§ **Records provided**
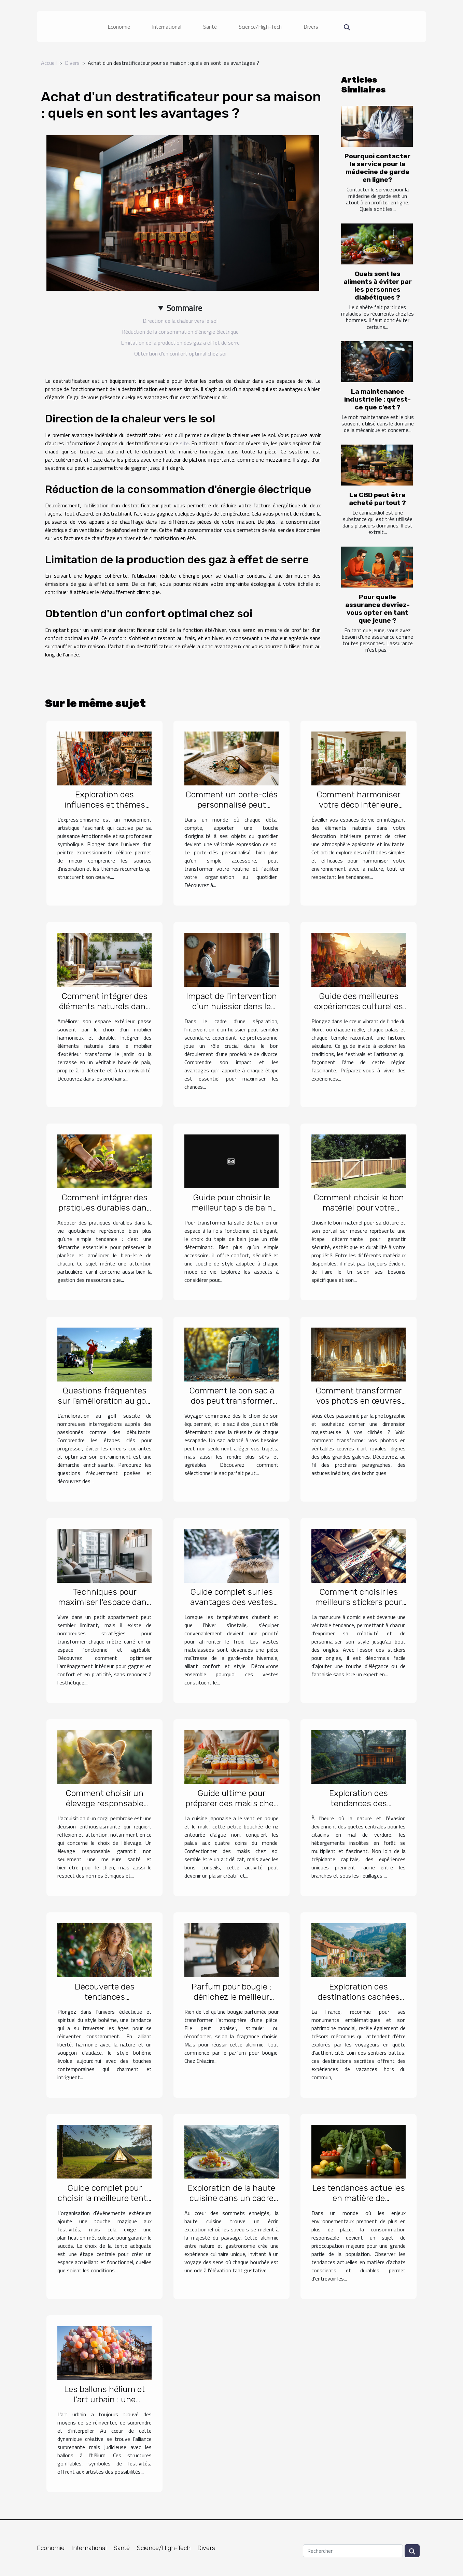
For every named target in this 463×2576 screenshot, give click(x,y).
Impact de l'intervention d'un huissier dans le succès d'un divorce (231, 1006)
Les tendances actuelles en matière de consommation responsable (358, 2203)
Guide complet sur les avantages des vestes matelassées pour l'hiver (231, 1602)
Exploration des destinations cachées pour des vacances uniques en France (358, 2002)
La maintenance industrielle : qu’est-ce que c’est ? (377, 399)
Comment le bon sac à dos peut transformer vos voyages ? (231, 1401)
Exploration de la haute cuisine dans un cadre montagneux (231, 2198)
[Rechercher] (353, 2550)
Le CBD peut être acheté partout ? (377, 499)
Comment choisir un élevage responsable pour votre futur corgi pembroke (104, 1808)
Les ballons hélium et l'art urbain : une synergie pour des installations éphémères (104, 2404)
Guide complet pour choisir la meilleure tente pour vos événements (104, 2198)
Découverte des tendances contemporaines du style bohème (105, 2002)
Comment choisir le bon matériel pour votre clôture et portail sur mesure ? (358, 1212)
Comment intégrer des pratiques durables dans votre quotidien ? (104, 1207)
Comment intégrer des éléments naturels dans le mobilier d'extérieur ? (104, 1006)
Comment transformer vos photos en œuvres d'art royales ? (358, 1401)
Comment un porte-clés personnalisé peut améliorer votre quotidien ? (231, 810)
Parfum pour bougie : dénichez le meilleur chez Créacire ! (231, 1997)
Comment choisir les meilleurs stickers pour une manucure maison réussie (358, 1607)
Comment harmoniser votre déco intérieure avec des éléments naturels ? (359, 810)
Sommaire (184, 308)
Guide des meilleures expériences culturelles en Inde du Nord (358, 1006)
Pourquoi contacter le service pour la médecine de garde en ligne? (377, 168)
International (166, 27)
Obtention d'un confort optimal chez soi (180, 353)
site (184, 443)
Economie (119, 27)
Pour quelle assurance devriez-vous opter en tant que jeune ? (377, 608)
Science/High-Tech (260, 27)
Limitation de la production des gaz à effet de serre (180, 342)
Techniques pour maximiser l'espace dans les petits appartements (104, 1602)
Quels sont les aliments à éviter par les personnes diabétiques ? (377, 285)
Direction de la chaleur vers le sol (180, 321)
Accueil (49, 63)
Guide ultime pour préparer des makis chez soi (231, 1803)
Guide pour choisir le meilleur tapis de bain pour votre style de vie (231, 1207)
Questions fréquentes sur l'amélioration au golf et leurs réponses (104, 1401)
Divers (311, 27)
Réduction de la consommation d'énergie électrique (180, 332)
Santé (210, 27)
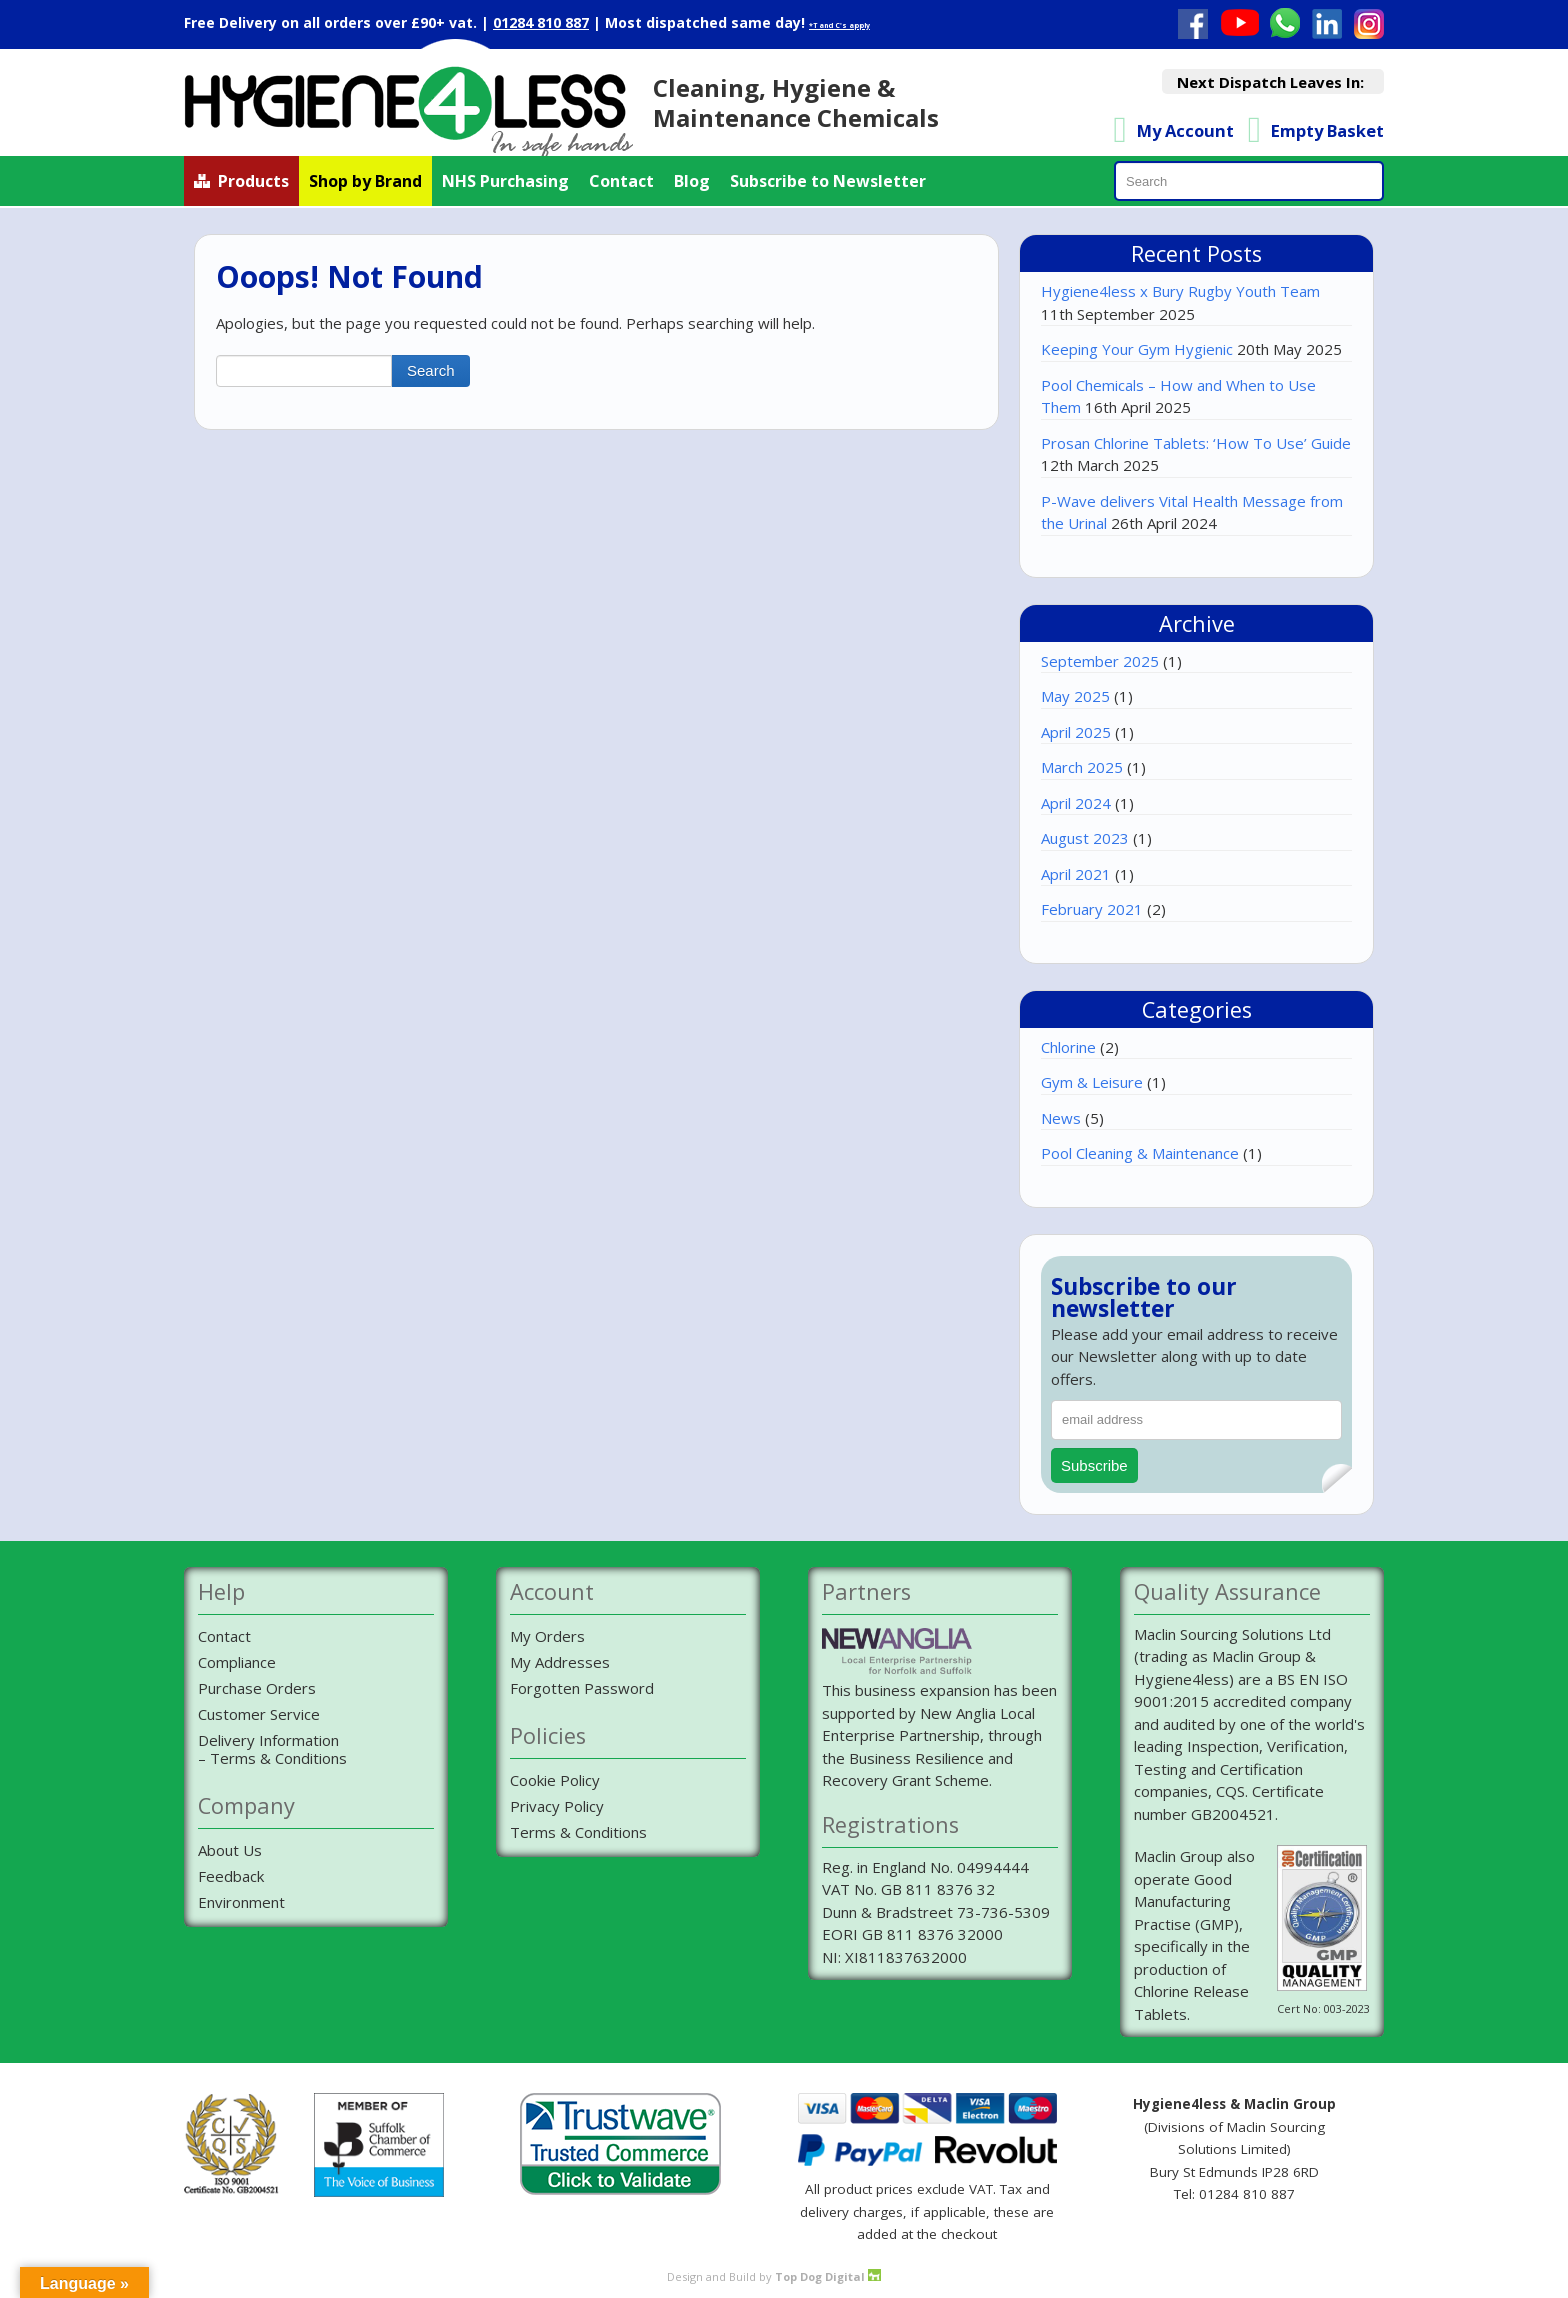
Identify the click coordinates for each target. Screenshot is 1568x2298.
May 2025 (1075, 696)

§ **Work to be completed**
Report each line in the data that holds the word "votre".

§ **Exercise output**
Comment choisir un élevage responsable pour votre futur corgi pembroke (104, 1808)
Comment choisir le bon matériel pour votre clôture et portail sur mesure ? (358, 1212)
Comment intégrer des pratiques durables dans votre quotidien ? (104, 1207)
Comment un porte-clés personnalisé peut améliorer votre quotidien ? (231, 810)
Comment harmoniser votre déco intérieure avec des éléments naturels ? (359, 810)
Guide pour choisir le meilleur tapis de bain pour votre style de vie (231, 1207)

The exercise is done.